━━━━━ DATA RECORDS

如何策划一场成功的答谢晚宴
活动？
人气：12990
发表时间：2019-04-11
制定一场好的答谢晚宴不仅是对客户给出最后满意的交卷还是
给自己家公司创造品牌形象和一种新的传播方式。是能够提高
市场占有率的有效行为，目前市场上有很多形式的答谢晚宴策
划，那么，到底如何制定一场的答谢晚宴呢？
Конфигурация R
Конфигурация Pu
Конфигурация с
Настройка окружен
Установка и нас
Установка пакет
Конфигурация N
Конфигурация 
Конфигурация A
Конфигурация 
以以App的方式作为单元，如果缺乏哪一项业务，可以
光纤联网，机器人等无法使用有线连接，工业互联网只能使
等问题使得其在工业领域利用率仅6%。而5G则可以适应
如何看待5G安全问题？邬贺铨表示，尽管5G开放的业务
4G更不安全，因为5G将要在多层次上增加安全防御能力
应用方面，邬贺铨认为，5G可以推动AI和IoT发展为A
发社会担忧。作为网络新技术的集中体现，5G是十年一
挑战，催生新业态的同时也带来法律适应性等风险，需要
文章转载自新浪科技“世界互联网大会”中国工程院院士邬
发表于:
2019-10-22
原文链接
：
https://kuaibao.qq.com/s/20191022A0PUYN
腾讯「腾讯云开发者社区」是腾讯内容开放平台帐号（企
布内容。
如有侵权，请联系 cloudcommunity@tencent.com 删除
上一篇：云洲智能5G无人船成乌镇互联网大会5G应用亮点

━━━━━━━━━━
━━━━━ DATA RECORDS

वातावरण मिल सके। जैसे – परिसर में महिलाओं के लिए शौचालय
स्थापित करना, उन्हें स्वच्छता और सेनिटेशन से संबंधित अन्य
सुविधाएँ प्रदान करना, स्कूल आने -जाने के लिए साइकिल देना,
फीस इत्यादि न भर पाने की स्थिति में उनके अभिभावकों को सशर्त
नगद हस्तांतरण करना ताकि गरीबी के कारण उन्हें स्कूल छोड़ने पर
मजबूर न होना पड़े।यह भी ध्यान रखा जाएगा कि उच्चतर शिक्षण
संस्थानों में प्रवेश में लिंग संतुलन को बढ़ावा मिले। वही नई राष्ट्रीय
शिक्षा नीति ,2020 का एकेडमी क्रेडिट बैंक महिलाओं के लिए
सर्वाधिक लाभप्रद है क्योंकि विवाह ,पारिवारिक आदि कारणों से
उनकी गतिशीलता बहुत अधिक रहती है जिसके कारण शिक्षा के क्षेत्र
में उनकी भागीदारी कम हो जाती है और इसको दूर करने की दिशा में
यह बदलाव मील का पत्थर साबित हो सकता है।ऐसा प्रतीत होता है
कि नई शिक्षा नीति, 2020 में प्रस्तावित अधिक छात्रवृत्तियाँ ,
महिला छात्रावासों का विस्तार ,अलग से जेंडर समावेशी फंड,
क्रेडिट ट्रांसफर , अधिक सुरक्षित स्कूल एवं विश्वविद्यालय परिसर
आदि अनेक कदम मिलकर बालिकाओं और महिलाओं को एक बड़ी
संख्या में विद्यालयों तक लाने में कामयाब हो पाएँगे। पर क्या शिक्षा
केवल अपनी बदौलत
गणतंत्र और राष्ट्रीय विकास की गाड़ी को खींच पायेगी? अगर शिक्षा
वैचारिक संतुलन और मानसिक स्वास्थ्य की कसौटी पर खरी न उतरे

━━━━━━━━━━

▶ _TRY IT_: All lines above between those holding "Настройка окружен" and "上一篇：云洲智能5G无人船成乌镇互联网大会5G应用亮点", inclusive, must be set down unchanged, and no other line may be included.

▶ _RESULT_:
Настройка окружен
Установка и нас
Установка пакет
Конфигурация N
Конфигурация 
Конфигурация A
Конфигурация 
以以App的方式作为单元，如果缺乏哪一项业务，可以
光纤联网，机器人等无法使用有线连接，工业互联网只能使
等问题使得其在工业领域利用率仅6%。而5G则可以适应
如何看待5G安全问题？邬贺铨表示，尽管5G开放的业务
4G更不安全，因为5G将要在多层次上增加安全防御能力
应用方面，邬贺铨认为，5G可以推动AI和IoT发展为A
发社会担忧。作为网络新技术的集中体现，5G是十年一
挑战，催生新业态的同时也带来法律适应性等风险，需要
文章转载自新浪科技“世界互联网大会”中国工程院院士邬
发表于:
2019-10-22
原文链接
：
https://kuaibao.qq.com/s/20191022A0PUYN
腾讯「腾讯云开发者社区」是腾讯内容开放平台帐号（企
布内容。
如有侵权，请联系 cloudcommunity@tencent.com 删除
上一篇：云洲智能5G无人船成乌镇互联网大会5G应用亮点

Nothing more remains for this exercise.